| Work instructions |
Each line of the records must appear in your answer exactly, with no pictures.

<<<<

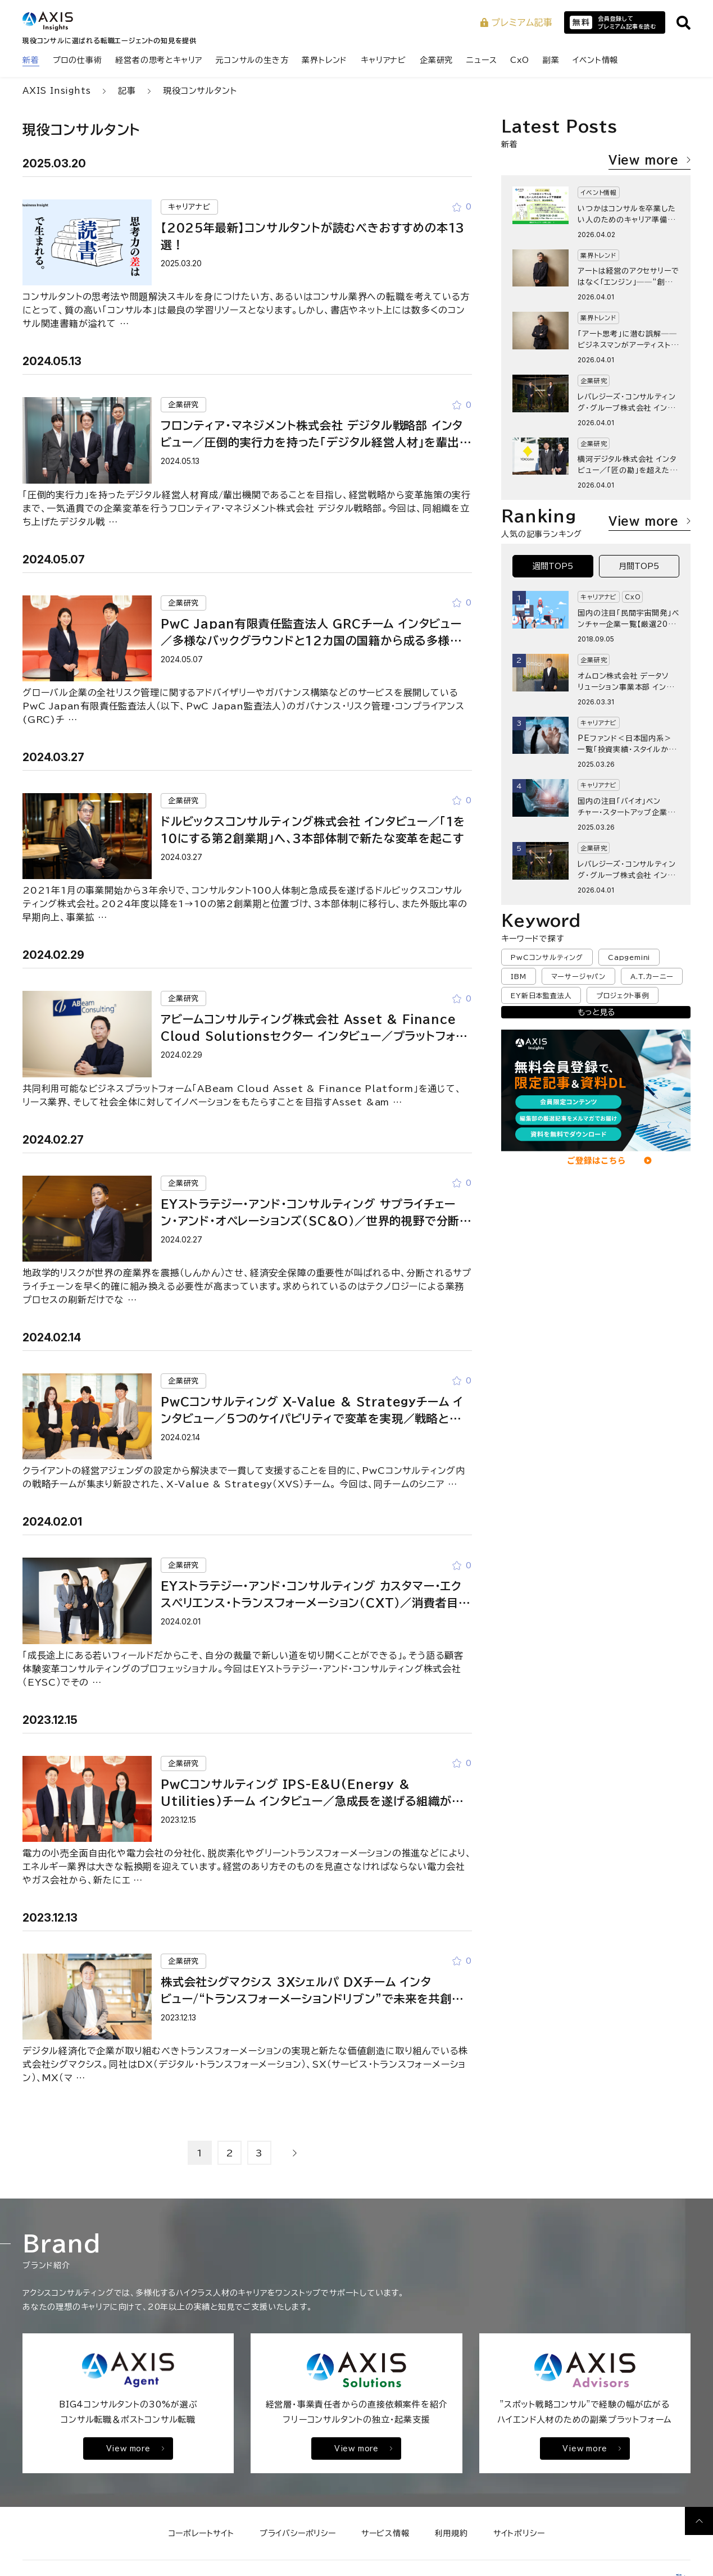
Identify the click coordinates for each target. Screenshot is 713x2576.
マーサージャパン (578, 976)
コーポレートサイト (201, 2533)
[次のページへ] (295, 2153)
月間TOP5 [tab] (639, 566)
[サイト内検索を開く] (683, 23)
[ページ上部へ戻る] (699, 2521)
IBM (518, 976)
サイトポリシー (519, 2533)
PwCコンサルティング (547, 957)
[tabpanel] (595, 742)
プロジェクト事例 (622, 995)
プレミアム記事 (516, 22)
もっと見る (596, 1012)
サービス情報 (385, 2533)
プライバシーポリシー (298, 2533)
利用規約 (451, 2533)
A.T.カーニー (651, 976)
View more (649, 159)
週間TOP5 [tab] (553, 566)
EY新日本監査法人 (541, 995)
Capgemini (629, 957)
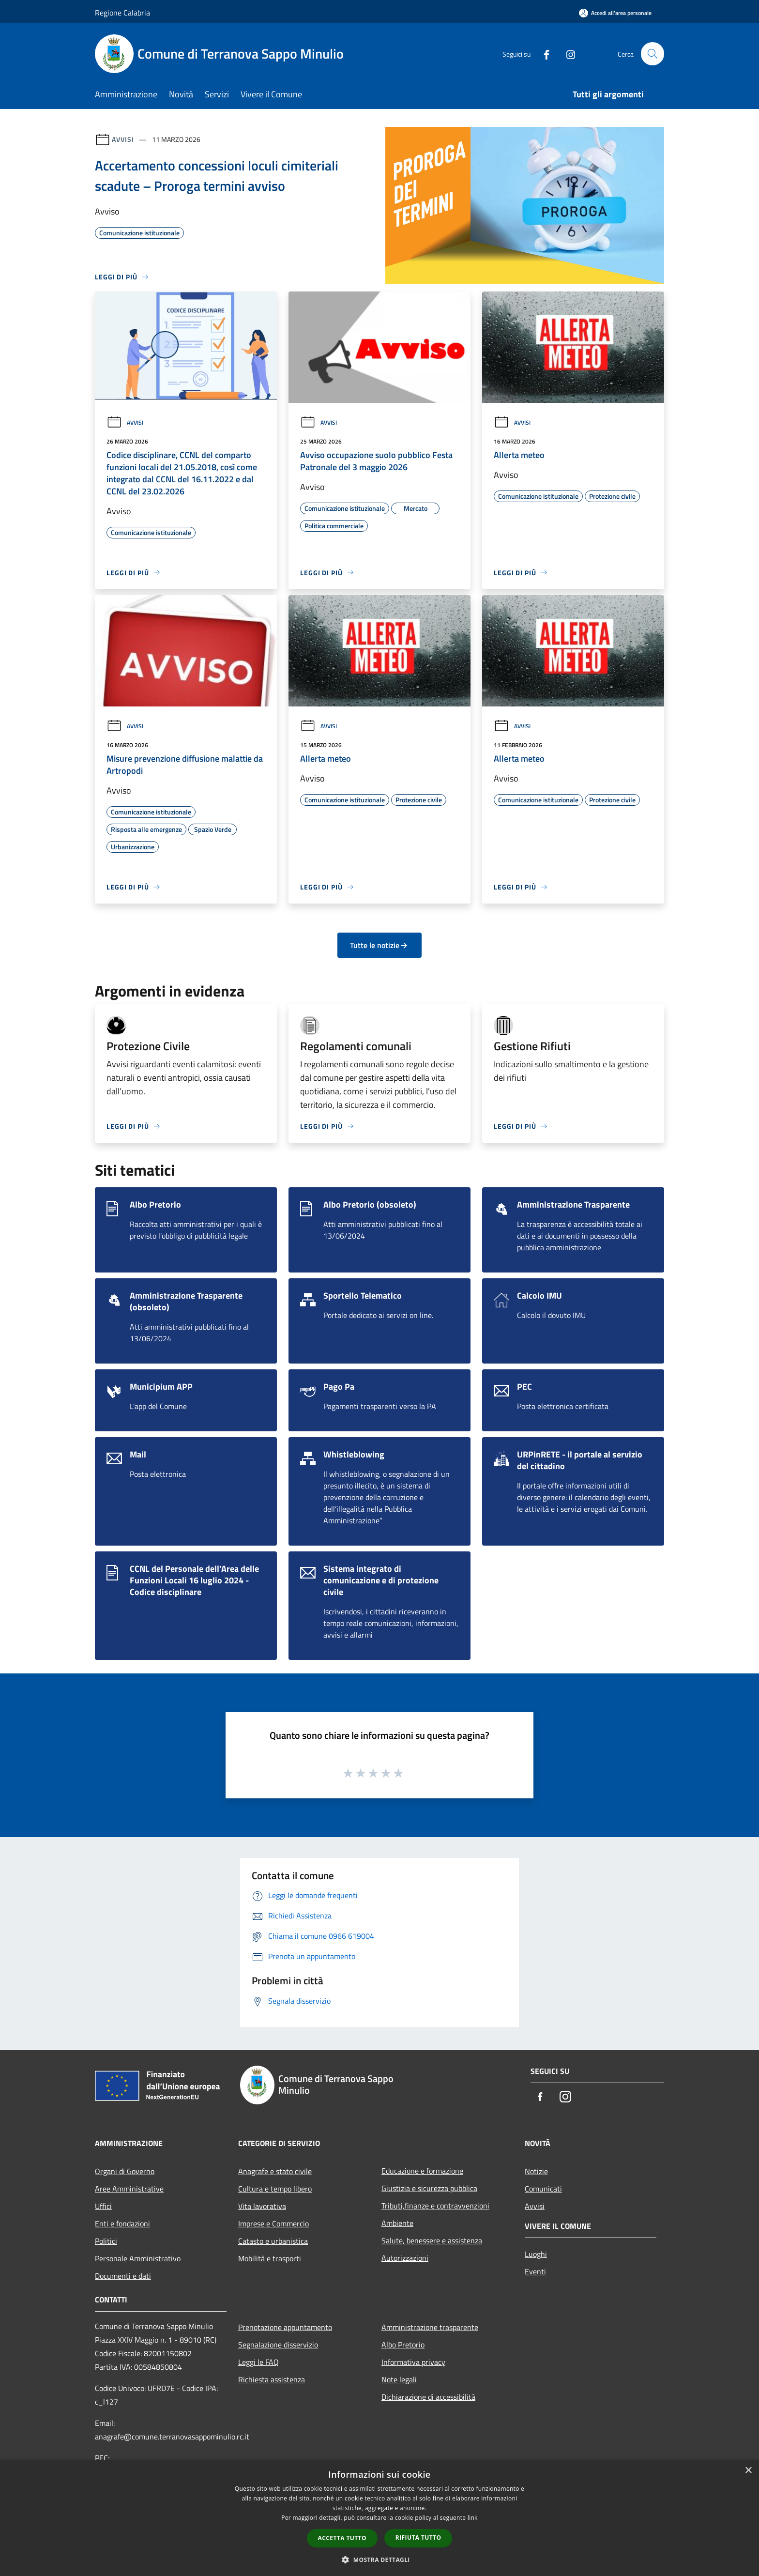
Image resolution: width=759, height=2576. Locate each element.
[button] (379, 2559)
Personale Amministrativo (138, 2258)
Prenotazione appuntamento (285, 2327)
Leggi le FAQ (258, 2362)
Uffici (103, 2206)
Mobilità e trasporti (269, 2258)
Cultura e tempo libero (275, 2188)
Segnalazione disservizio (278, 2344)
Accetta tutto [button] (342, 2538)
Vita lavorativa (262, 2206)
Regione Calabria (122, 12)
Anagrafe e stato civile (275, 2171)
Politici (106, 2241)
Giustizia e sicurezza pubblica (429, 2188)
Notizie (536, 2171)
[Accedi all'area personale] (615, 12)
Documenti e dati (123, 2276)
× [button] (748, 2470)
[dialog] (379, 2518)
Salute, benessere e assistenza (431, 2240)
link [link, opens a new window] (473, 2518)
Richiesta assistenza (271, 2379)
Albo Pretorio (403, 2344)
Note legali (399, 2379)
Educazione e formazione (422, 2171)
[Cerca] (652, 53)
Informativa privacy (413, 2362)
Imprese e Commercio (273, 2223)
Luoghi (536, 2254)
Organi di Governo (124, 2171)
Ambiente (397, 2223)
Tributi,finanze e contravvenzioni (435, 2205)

>>>>

| The completed task |
Identify the click coordinates for each target. Screenshot is 713x2576.
マーサージャパン (578, 976)
コーポレートサイト (201, 2533)
[次のページへ] (295, 2153)
月間TOP5 [tab] (639, 566)
[サイト内検索を開く] (683, 23)
[ページ上部へ戻る] (699, 2521)
IBM (518, 976)
サイトポリシー (519, 2533)
PwCコンサルティング (547, 957)
[tabpanel] (595, 742)
プロジェクト事例 (622, 995)
プレミアム記事 (516, 22)
もっと見る (596, 1012)
サービス情報 (385, 2533)
プライバシーポリシー (298, 2533)
利用規約 (451, 2533)
A.T.カーニー (651, 976)
View more (649, 159)
週間TOP5 [tab] (553, 566)
EY新日本監査法人 (541, 995)
Capgemini (629, 957)
Image resolution: width=759, height=2576. Locate each element.
[button] (379, 2559)
Personale Amministrativo (138, 2258)
Prenotazione appuntamento (285, 2327)
Leggi le FAQ (258, 2362)
Uffici (103, 2206)
Mobilità e trasporti (269, 2258)
Cultura e tempo libero (275, 2188)
Segnalazione disservizio (278, 2344)
Accetta tutto [button] (342, 2538)
Vita lavorativa (262, 2206)
Regione Calabria (122, 12)
Anagrafe e stato civile (275, 2171)
Politici (106, 2241)
Giustizia e sicurezza pubblica (429, 2188)
Notizie (536, 2171)
[Accedi all'area personale] (615, 12)
Documenti e dati (123, 2276)
× [button] (748, 2470)
[dialog] (379, 2518)
Salute, benessere e assistenza (431, 2240)
link [link, opens a new window] (473, 2518)
Richiesta assistenza (271, 2379)
Albo Pretorio (403, 2344)
Note legali (399, 2379)
Educazione e formazione (422, 2171)
[Cerca] (652, 53)
Informativa privacy (413, 2362)
Imprese e Commercio (273, 2223)
Luoghi (536, 2254)
Organi di Governo (124, 2171)
Ambiente (397, 2223)
Tributi,finanze e contravvenzioni (435, 2205)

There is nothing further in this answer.